What you should do:
Output only how many lines below contain "that".

Working data:
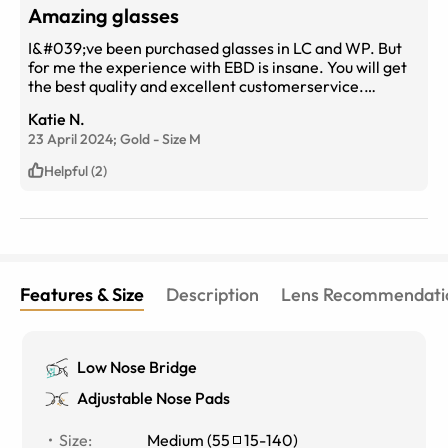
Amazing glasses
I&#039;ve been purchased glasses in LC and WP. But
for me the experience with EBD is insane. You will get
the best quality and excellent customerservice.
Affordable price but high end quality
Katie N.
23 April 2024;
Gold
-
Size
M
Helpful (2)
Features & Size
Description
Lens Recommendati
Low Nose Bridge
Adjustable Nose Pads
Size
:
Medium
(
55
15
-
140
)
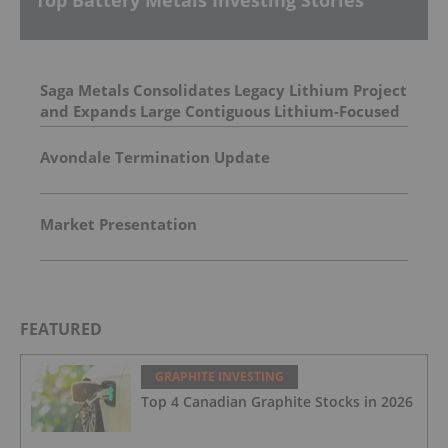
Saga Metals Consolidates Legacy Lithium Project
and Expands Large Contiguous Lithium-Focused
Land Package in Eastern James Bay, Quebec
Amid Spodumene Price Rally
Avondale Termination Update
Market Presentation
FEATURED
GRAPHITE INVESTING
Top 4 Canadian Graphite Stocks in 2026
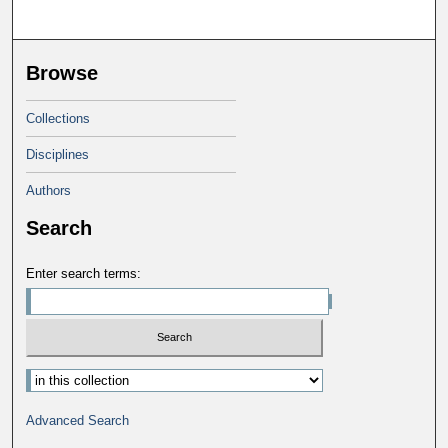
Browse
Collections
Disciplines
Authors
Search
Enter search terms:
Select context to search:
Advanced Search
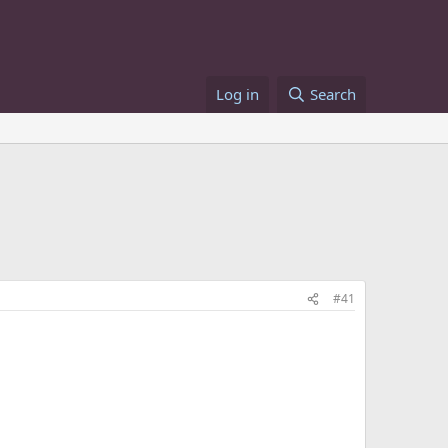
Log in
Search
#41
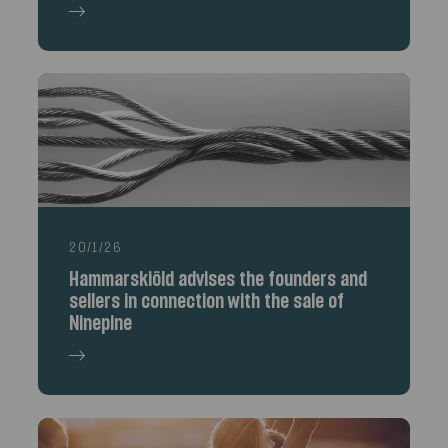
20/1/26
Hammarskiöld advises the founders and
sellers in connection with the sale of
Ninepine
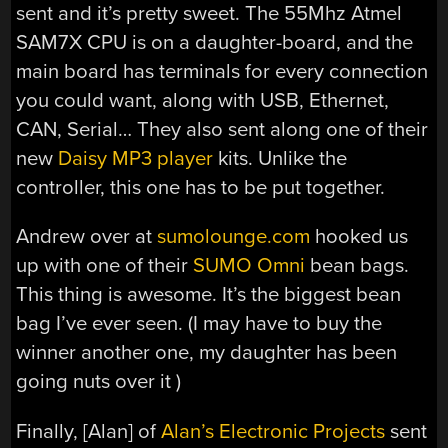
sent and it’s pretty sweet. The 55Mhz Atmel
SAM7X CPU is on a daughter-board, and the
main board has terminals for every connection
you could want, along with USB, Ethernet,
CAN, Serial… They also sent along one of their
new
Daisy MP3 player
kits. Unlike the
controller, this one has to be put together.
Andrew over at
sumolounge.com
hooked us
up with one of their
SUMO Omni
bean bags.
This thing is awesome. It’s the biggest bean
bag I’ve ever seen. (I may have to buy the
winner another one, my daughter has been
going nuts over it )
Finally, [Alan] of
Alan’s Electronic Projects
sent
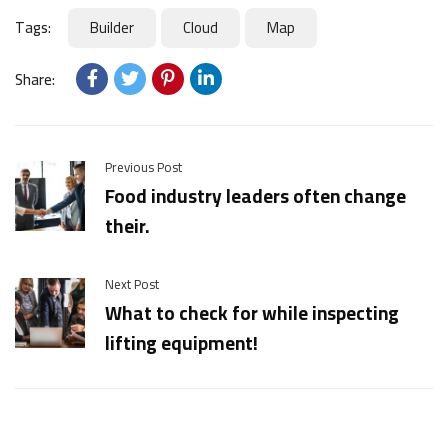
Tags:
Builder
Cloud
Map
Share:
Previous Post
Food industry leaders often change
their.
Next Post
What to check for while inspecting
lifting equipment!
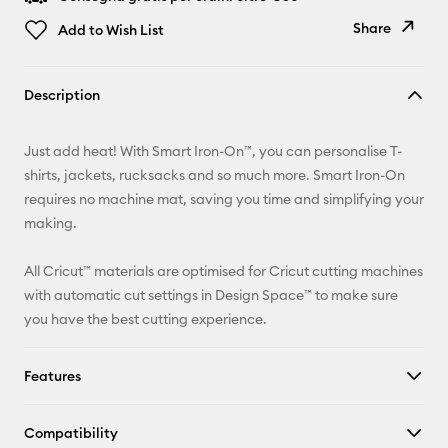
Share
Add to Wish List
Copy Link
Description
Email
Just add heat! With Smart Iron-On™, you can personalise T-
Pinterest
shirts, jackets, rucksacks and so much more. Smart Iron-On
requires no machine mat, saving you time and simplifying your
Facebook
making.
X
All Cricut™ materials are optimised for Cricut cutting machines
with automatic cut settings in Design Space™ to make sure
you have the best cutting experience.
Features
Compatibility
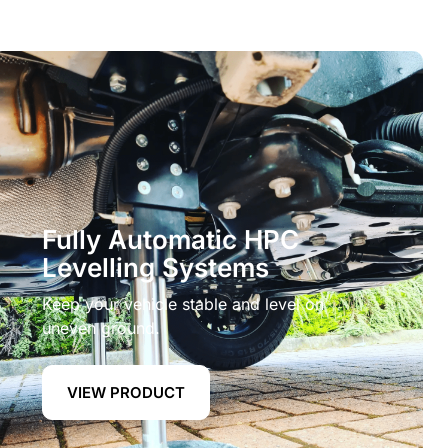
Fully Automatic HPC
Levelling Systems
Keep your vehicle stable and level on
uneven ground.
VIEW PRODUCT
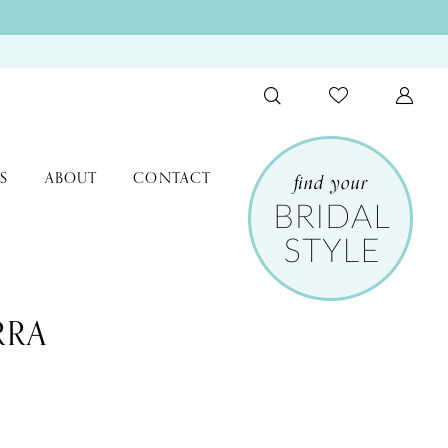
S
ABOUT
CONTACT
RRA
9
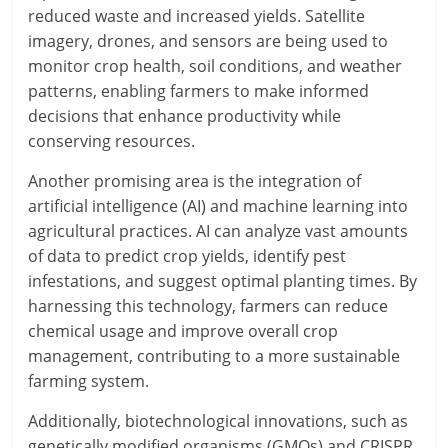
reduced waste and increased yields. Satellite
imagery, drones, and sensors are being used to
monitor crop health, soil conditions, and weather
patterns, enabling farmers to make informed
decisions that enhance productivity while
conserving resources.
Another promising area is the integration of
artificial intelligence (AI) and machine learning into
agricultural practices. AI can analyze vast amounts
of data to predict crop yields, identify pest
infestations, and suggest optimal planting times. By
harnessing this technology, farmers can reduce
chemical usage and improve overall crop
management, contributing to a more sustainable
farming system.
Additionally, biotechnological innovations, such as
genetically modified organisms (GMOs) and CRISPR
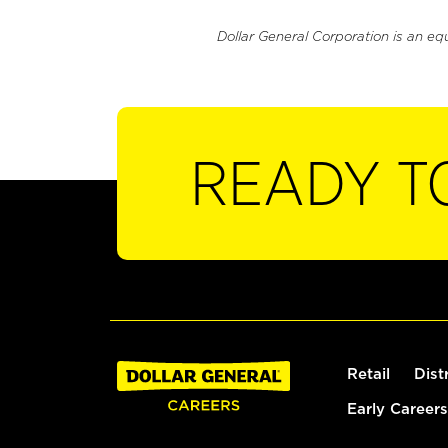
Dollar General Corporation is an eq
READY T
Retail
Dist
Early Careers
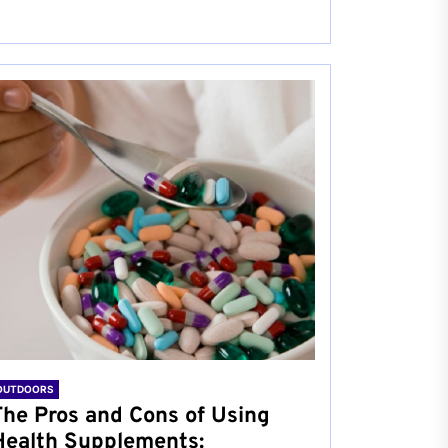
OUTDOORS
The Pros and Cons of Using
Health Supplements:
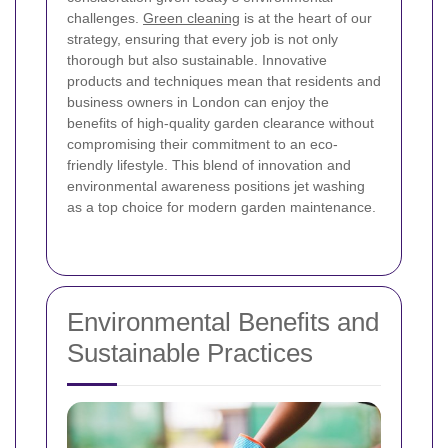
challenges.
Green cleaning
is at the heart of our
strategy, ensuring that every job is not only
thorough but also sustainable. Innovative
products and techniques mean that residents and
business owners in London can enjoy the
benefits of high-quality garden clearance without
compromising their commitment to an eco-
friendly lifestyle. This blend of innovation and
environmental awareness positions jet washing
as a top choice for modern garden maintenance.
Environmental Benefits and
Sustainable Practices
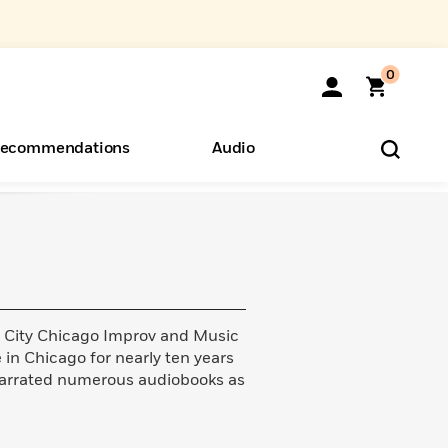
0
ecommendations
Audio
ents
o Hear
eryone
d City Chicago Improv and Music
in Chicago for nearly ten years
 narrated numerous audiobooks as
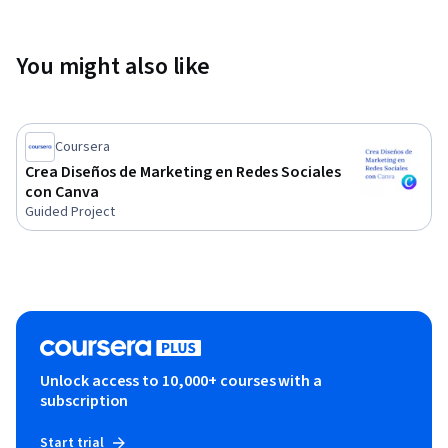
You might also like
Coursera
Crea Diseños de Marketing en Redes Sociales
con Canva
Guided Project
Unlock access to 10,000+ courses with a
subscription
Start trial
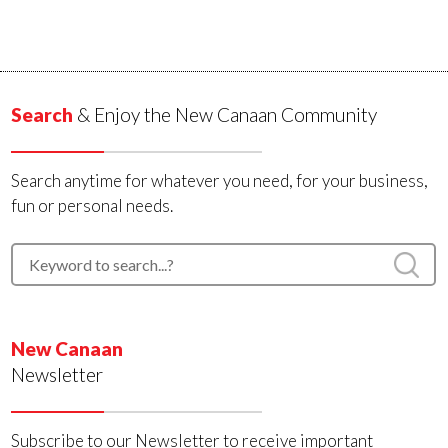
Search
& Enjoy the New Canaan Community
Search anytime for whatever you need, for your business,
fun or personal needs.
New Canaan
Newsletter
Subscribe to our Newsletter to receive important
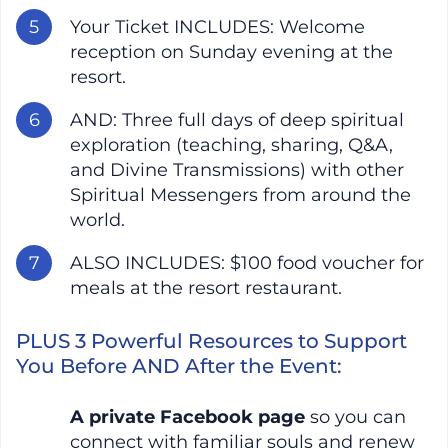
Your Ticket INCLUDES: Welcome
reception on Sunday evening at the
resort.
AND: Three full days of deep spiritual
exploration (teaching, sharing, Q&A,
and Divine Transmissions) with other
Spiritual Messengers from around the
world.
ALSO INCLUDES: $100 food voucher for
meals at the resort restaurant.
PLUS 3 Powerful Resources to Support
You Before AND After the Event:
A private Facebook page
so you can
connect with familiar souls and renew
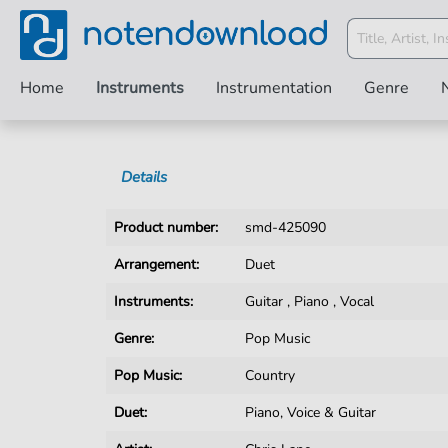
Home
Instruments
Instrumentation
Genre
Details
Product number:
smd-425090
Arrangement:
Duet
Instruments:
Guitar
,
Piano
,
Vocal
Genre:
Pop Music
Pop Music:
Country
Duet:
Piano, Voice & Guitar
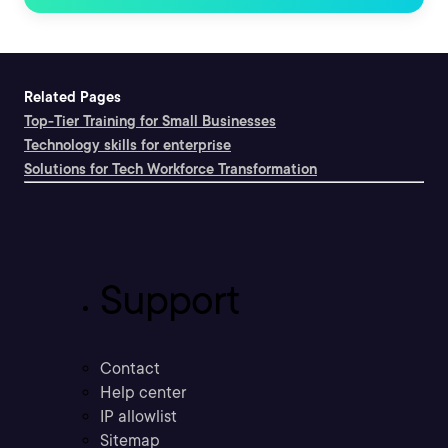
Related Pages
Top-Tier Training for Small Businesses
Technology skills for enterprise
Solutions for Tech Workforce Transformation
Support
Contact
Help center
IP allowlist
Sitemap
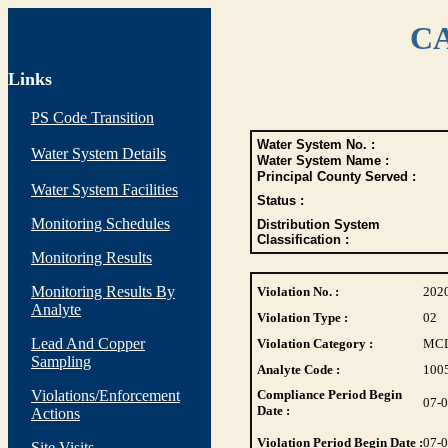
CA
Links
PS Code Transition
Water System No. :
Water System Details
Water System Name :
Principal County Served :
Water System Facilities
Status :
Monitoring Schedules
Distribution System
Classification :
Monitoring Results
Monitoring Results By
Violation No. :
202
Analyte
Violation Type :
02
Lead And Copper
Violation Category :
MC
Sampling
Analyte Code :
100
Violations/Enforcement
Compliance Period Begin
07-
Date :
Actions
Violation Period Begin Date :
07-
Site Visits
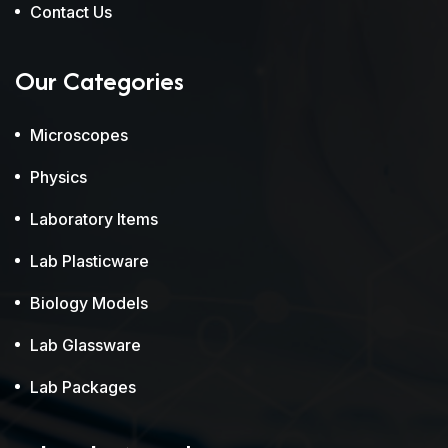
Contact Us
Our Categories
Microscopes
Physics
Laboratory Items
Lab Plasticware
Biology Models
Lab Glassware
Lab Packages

Solved exercise:
3